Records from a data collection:
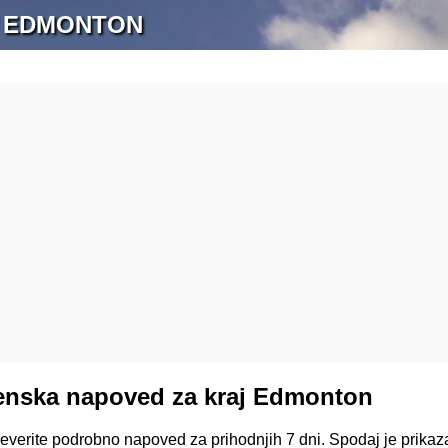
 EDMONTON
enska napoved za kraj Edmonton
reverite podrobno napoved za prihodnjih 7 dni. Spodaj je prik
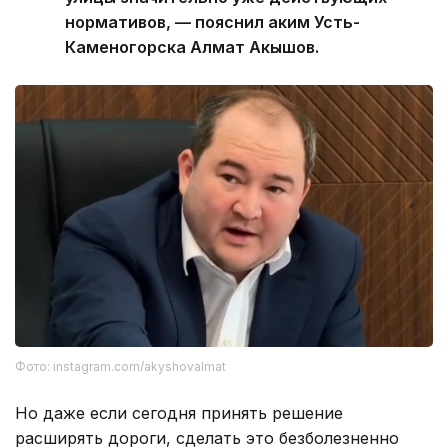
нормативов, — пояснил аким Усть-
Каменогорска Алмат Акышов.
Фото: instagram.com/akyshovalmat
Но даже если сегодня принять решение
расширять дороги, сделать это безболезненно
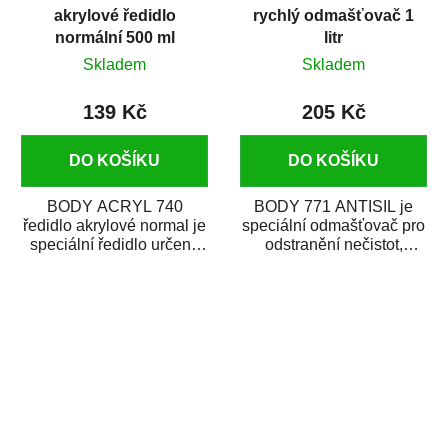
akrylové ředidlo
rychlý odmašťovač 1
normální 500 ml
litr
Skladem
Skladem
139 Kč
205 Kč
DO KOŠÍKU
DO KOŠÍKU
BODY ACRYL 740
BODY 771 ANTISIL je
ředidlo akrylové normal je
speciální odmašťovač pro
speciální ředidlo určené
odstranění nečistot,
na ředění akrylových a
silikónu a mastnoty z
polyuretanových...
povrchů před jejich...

[WHAT NEEDS TO BE DONE]: Show the lines above that include "odmašťovač".

[OUTPUT OF THE EXERCISE]:
rychlý odmašťovač 1
speciální odmašťovač pro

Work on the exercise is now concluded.